仲間と密輸中に海上でヘリコプターに囲まれ、泳げない男は麻薬をヨアナに託して海に逃がした。やがて波に流されたヨアナは気を失い、シラキュースの網にかかったと。

 「そこで私は家と家族をみつけた。でももう失った。」
彼は「まだある。帰ろう」といい、一緒に家に帰る。しかし、そこにはアニーと複数の男たちがいた。ヨアナを追ってきた謎の男たちだ。銃で脅し、麻薬のありかを聞く男たち。

 オンディーヌがアニーと二人で海中で拾い土に埋めたのは、アザラシの毛皮ではなく、真空パックにしたヘロインだった。

 隠し場所を教え掘り起こすがそこにはヘロインはなかった。ヨアナがアニーに聞くと、隠し場所を変えたのだという。それは海中にあるロブスター用の網の中だった。
 網をあげるべく乗った船の上で意を決し、アニーと二人で男たちを海中に落とす。泳げない男は溺れ、翌朝、警察に捕まった。

 教会で神父と話すシラキュース。
「来週 彼女の裁判がはじまる。彼女は外国人だ。強制送還を避けるには国籍が必要だ。誰かが彼女と結婚するしかない。」

 アニーが神父に懺悔をしている。
「毛皮は海に捨てた。嘘をついたの。ずっといてほしかったから。」
 
 島、母の家の前、ウエディングドレスのヨアナと、正装したシラキュース。病気が治ったアニーが舵をとり、三人で船を出す。
 海の上で幸せを誓い合う三人。

つまりこんな話(語りポイント)

 網にかかって海から引き上げられてくる美女なんて、ありえない設定も「現代版おとぎ話。ちょっとファンタジー。」と思って見ている分には違和感はない。
 ヒロインが最初に「人に見られたくない」と他人との接触を拒む理由が、犯罪に絡んでいるから、が真相なのだけど、そこを「海の妖精だから、人の目を避けている」と思い込ませるところが脚本的な狙い。
 
 ただ、演出的にいかにもセルキーと思わせるふるまいをするわけでもないから、オンディーヌが普通に人間の女性であることは早い段階でわかる。それでも「もしかして本当に海の妖精なん?」な疑惑は残しつつですが。

 それよりも、彼女を海の精だと信じている少女アニーの姿‥のほうに意味がある。

  いわば「純粋に信じることが大事」「信じる者が救われるべき」なんてメッセージか。

 要は、傷ついた人間たちが、人魚(セルキー)伝説に触発されて、あるいは教訓にして、新しい道を開いていく話。

 「妻と再婚相手」は随分と酷い人間たちのように描かれているし、彼らが不幸になることが相対的に主人公たちのハッピーエンドにつながるという設定は、あからさまな勧善懲悪で深みはない。
 ただ、個人的には、誰もが良い人でよかったね、なんて嘘っぽい設定よりは、悪者は最後まで悪者でいてくれるほうが気持ちが良いし、リアルだ。もちろんそこに「悪者なりの理由」は描かれていいのだけど。

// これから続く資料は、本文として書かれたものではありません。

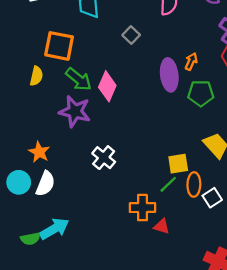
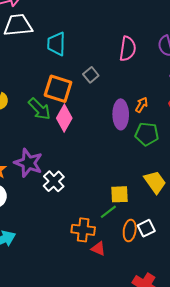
orange square: (59, 46) -> (58, 89), moved
purple star: (75, 111) -> (28, 163), moved
orange ellipse: (194, 184) -> (130, 231), moved

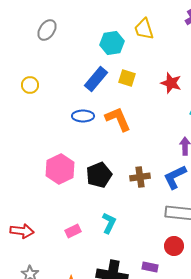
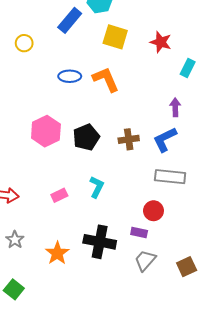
yellow square: (127, 78) -> (115, 37), size x1.4
blue rectangle: (96, 79) -> (70, 20), moved
yellow circle: (30, 85) -> (24, 43), moved
red circle: (174, 246) -> (153, 211), moved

 おとぎ話ベースの映画にありがちな残酷さや不条理さはない。

 最終的には、サスペンス調のネタバレからの普通のハッピーエンド。

 それにしても、アニー役の子役が良い。病気という設定ながら暗い影はなく元気いっぱいな女の子。子役がかわいい映画ベスト100なんてものがあれば、割りと上位に食い込むのではないだろうか。
 普通であれば、主人公にとっての天使は海から現れたオンディーヌということになるのだろうけど、この映画の天使は完全にアニーだ。
 彼女の存在や発言、行動が、大人たちの心を癒し、救いを導き出す。

   ラストシーンである海上結婚式?で船の舵をとっているのがアニー‥という絵がそんな構図をうまく表現しててウマい!

  そしてほっこりします。

 全体的に含みは少なく、唸るようなメタファーも見当たらないのですが、そこはもう単純に、子供の純粋さ、そこに触発されて希望をみつけていく大人たち、そんな映画ということで充分だと思います。

 僕らの日常では、そんなに都合よく海から美女はあがってこない。離婚して別居しつつ自分のほうをひたすら慕ってくれる可愛い娘…も。

 「ちょっと疲れた男たち」必見の夢物語てところ。

 真相ネタバレからのラストに向けて、軽~くハードボイルドタッチな設定が入っている点も含め、個人的には好みの映画でした。